I thought my readers might also be interested, as this Pope seems to have stirred up more controversy among the lazy and chattering crickets of the press corps than any Pope since World War Two.
My reaction is one of delight. I believe the Holy Spirit Himself must have prompted Pope Benedict to retire, something that has not been done in centuries, to make way for this next man.
Now, let me explain one thing: my opinion of Pope Francis is not based on the newspaper reports. I am a newspaperman and newspaper editor from way back, and I know how the press works, and I do not trust them.
The lazy and dishonest mainstream press has decided to portray the Holy Father as some sort of Leftist reformer or Marxist revolutionary, and, to my intense disgust, the lazier elements of the rightwing alternate press has followed suit.
The first dozen or so times the press quoted something that sounded extraordinary, and I took the time to trace the comment back to its original source, I found that, in context, the Holy Father’s comment was entirely orthodox, and entirely in keeping with the traditional teaching of the Mother Church since time immemorial.
It happened over and over again. Reading about the support of His Holiness for the Global Warming fraud, or his Marxist disdain for capitalism, I looked up the original document or original report, only to see some utterly orthodox Christian teaching on stewardship of God’s gift of the Earth to Man, or Christian warnings against wealth and worldliness as old as Moses.
And after a dozen times, my openmindedness creaked shut: I now simply dismiss, sight unseen, any such extraordinary quotes. Perhaps the Pope in his private opinions leans more to the Left than the average American. I care not. The Church has, in history, blossomed under the Emperors of Rome and Byzantium, who were elected by the army; under sacred kingship, under parliaments, under republics, and even under the tyranny of the Turks. The Church has also opposed all these things because She opposes the world. The Church will be here long after America sinks under the weight of our own corruption, long after the collapse of the North American Federation which comes next, or the Co-Dominium World-State, or the Long Night, or the Instrumentality of Man or the whatever comes after that.

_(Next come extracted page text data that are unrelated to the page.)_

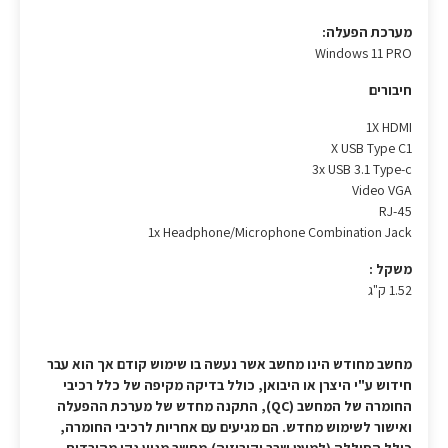
מערכת הפעלה:
Windows 11 PRO
חיבורים
1X HDMI
X USB Type C1
3x USB 3.1 Type-c
Video VGA
RJ-45
1x Headphone/Microphone Combination Jack
משקל :
1.52 ק"ג
מחשב מחודש הינו מחשב אשר נעשה בו שימוש קודם אך הוא עבר
חידוש ע"י היצרן או היבואן, כולל בדיקה מקיפה של כלל רכיבי
החומרה של המחשב (QC), התקנה מחדש של מערכת ההפעלה
ואישור לשימוש מחדש. הם מגיעים עם אחריות לרכיבי החומרה,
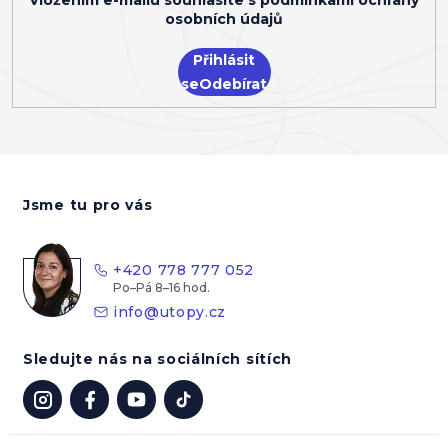
Vložením e-mailu souhlasíte s
podmínkami ochrany
osobních údajů
Přihlásit
se
Z
á
Jsme tu pro vás
p
a
t
+420 778 777 052
í
info
@
utopy.cz
Sledujte nás na sociálních sítích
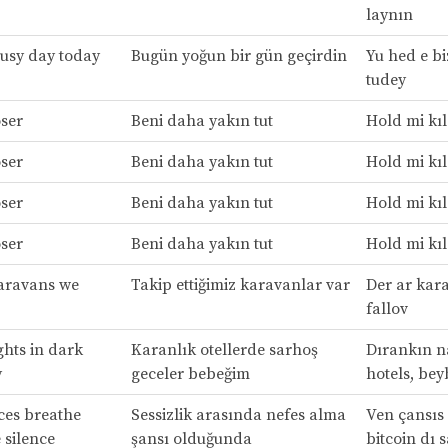
laynın
usy day today
Bugün yoğun bir gün geçirdin
Yu hed e bi
tudey
ser
Beni daha yakın tut
Hold mi kıl
ser
Beni daha yakın tut
Hold mi kıl
ser
Beni daha yakın tut
Hold mi kıl
ser
Beni daha yakın tut
Hold mi kıl
aravans we
Takip ettiğimiz karavanlar var
Der ar kara
fallov
hts in dark
Karanlık otellerde sarhoş
Dırankın n
y
geceler bebeğim
hotels, bey
es breathe
Sessizlik arasında nefes alma
Ven çansıs 
 silence
şansı olduğunda
bitcoin dı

I dare say that the Church will still be here, and her teaching will be remembered, unchanged, as a magician once said of the unicorn, “she will remember them all when men are fairy tales in books written by rabbits.”
Therefore I dismiss and despise the press-created image of the Pope as an illusion, as gossip, as nonsense. Why the Good Lord has decided to arrange to have the press, our natural enemy and the enemy of the faith, be charmed and pleased by this Pope, I have no idea. God’s ways are not our ways. What shall come of it, not even the wise can foresee.